'''

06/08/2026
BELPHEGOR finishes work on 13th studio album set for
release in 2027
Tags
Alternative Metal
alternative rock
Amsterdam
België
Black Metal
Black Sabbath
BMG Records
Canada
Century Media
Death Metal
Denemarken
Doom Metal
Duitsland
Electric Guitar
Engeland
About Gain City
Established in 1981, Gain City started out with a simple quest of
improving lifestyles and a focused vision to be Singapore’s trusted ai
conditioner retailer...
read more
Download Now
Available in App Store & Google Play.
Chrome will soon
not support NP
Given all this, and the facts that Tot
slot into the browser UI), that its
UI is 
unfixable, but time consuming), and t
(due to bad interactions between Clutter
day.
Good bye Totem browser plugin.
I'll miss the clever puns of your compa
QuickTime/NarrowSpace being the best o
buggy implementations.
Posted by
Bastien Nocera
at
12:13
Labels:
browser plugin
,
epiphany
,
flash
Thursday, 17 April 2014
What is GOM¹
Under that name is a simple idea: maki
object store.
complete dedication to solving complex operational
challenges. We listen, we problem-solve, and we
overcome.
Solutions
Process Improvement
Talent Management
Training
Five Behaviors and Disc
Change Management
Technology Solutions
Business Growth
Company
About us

'''
'''

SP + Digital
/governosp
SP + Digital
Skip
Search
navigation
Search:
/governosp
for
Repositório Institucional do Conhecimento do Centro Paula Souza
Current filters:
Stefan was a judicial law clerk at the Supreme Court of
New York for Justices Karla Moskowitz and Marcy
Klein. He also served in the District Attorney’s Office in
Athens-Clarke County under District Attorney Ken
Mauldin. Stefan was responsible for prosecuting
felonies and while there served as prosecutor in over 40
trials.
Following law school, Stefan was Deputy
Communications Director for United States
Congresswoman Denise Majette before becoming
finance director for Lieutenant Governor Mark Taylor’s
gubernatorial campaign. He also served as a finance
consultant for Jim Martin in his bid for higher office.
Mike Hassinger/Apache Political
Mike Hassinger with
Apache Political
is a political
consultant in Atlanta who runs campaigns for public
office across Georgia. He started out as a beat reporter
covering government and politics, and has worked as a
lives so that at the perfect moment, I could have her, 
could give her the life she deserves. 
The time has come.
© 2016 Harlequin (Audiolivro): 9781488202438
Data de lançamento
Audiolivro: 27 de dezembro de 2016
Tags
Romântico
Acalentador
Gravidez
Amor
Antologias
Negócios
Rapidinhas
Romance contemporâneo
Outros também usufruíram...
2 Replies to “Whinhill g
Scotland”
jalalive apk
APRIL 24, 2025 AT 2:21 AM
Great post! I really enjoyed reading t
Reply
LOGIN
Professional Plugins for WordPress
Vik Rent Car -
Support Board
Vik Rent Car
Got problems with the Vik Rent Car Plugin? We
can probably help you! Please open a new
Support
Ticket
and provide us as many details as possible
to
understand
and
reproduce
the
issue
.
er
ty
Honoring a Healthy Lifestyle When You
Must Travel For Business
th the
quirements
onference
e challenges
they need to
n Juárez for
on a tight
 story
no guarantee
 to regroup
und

'''

WORK ITEM ::
Scan the data above; copy every line where "Gain" appears.

OUTPUT ::
About Gain City
Established in 1981, Gain City started out with a simple quest of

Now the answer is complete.